··· INPUT
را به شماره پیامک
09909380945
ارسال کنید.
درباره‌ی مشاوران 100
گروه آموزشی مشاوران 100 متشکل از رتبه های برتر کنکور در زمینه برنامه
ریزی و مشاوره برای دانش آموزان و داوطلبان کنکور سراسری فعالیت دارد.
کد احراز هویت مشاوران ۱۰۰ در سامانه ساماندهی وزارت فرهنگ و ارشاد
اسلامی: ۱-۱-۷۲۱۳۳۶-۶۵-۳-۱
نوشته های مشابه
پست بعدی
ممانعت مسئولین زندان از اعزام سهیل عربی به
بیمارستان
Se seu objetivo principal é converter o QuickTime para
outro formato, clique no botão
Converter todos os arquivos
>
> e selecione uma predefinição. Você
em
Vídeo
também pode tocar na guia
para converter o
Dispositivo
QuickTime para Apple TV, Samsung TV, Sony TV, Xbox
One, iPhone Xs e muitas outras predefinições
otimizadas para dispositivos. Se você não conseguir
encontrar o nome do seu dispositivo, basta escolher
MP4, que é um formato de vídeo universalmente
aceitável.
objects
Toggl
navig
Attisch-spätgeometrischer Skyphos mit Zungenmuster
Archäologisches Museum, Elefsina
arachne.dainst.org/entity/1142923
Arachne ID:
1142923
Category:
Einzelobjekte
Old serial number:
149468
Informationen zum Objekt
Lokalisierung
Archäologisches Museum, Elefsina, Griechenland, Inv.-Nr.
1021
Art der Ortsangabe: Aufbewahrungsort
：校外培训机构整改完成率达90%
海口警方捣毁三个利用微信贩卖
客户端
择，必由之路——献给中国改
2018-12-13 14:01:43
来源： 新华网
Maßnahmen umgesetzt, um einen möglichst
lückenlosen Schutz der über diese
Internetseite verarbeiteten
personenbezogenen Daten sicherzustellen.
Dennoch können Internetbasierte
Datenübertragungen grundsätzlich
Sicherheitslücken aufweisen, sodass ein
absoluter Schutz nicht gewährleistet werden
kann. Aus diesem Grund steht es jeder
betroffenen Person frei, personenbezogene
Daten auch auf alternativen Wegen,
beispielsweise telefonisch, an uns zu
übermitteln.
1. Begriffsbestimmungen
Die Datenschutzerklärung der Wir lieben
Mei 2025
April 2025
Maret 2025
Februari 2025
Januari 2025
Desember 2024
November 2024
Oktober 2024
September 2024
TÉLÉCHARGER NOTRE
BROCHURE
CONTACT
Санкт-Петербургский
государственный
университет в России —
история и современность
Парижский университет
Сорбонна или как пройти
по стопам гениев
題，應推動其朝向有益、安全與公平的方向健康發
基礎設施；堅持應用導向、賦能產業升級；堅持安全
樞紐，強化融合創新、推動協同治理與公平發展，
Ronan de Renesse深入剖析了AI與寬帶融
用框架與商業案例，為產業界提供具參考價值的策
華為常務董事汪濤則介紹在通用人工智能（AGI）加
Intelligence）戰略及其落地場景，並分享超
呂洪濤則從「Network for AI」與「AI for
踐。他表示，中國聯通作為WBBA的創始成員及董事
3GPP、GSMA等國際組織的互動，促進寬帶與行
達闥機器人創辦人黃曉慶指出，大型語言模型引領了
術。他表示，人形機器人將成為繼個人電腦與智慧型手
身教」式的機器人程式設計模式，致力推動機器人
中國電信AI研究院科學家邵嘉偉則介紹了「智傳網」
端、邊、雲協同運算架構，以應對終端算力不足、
······
» **REQUIRED ACTION**:
Would you please set down the lines from the one with "по стопам гениев" to the end of the data above, exactly and without any other lines?

» **RESULT FOR THIS EXERCISE**:
по стопам гениев
題，應推動其朝向有益、安全與公平的方向健康發
基礎設施；堅持應用導向、賦能產業升級；堅持安全
樞紐，強化融合創新、推動協同治理與公平發展，
Ronan de Renesse深入剖析了AI與寬帶融
用框架與商業案例，為產業界提供具參考價值的策
華為常務董事汪濤則介紹在通用人工智能（AGI）加
Intelligence）戰略及其落地場景，並分享超
呂洪濤則從「Network for AI」與「AI for
踐。他表示，中國聯通作為WBBA的創始成員及董事
3GPP、GSMA等國際組織的互動，促進寬帶與行
達闥機器人創辦人黃曉慶指出，大型語言模型引領了
術。他表示，人形機器人將成為繼個人電腦與智慧型手
身教」式的機器人程式設計模式，致力推動機器人
中國電信AI研究院科學家邵嘉偉則介紹了「智傳網」
端、邊、雲協同運算架構，以應對終端算力不足、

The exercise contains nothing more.